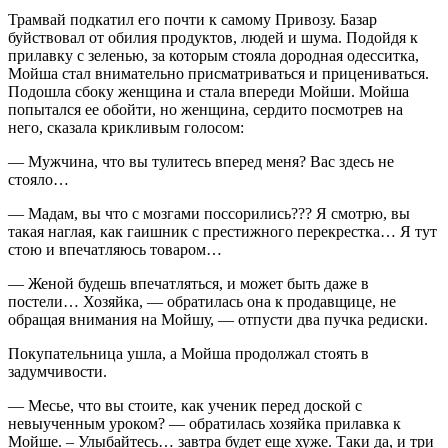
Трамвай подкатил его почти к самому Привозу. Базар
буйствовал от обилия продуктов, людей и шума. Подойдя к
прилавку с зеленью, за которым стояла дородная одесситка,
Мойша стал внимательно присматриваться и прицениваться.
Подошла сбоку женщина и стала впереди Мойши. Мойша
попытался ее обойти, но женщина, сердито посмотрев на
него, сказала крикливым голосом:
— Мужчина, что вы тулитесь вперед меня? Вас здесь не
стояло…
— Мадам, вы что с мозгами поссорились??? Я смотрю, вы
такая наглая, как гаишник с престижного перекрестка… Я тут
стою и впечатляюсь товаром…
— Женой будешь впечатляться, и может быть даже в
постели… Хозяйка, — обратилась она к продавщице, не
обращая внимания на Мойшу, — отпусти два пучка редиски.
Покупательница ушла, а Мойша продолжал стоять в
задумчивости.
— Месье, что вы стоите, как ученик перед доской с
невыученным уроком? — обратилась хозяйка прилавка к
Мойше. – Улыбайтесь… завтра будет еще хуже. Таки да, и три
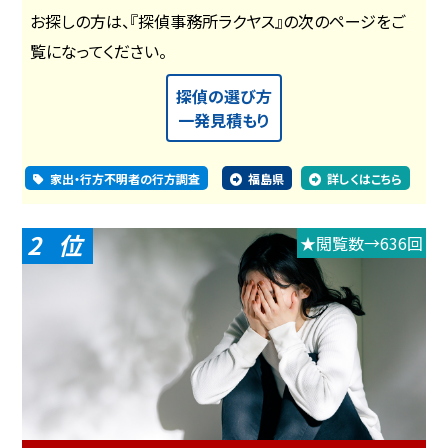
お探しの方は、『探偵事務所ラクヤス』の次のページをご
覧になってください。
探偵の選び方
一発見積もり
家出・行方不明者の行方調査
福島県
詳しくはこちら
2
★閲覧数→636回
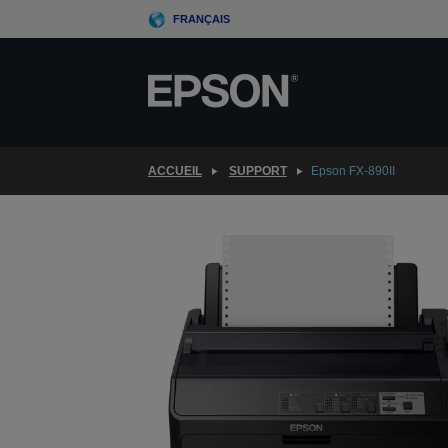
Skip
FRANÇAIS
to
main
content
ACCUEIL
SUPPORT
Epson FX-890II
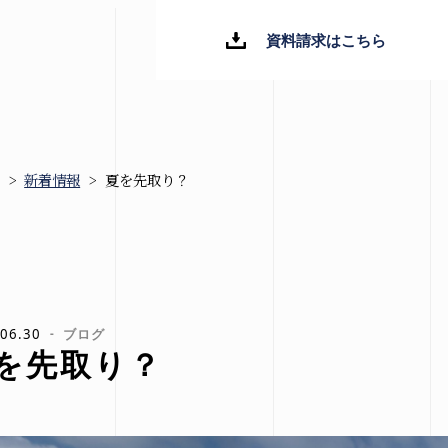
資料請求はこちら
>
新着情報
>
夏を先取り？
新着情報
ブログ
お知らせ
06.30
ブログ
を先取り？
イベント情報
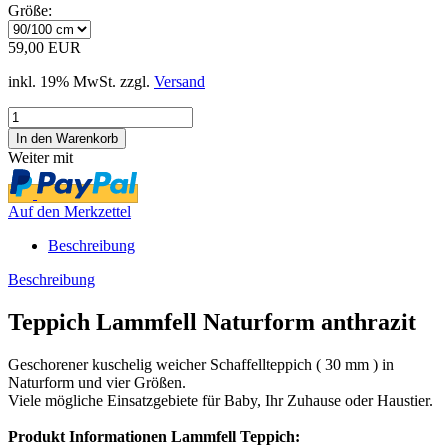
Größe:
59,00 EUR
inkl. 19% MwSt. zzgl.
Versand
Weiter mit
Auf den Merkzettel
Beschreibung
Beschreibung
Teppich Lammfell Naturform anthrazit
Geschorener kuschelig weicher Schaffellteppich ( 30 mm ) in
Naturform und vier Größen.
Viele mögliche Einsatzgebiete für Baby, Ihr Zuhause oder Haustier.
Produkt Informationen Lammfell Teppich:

...

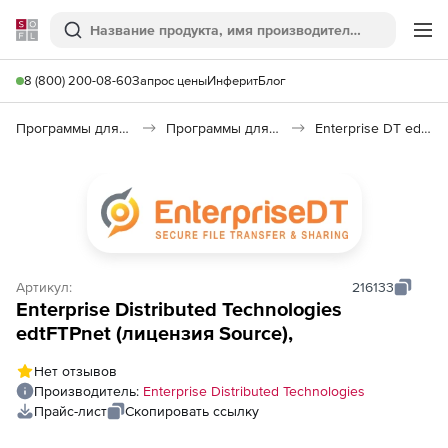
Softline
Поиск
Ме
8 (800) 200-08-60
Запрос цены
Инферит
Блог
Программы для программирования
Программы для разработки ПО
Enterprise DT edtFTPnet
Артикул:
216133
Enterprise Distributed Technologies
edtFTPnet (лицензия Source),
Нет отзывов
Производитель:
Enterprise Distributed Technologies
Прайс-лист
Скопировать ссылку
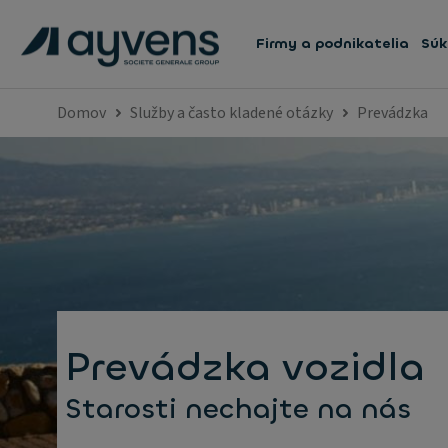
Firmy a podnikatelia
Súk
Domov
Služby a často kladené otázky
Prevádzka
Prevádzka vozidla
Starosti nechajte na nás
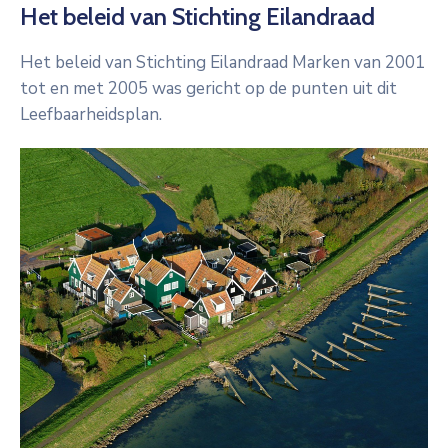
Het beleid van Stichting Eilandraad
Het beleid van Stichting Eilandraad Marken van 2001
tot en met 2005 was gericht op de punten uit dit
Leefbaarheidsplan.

Brief:
Looking at the data above, return every line from the one with "Трамвай подкатил его" down to the one with "попытался ее обойти, но", exactly and inclusively.

Exercise result:
Трамвай подкатил его почти к самому Привозу. Базар
буйствовал от обилия продуктов, людей и шума. Подойдя к
прилавку с зеленью, за которым стояла дородная одесситка,
Мойша стал внимательно присматриваться и прицениваться.
Подошла сбоку женщина и стала впереди Мойши. Мойша
попытался ее обойти, но женщина, сердито посмотрев на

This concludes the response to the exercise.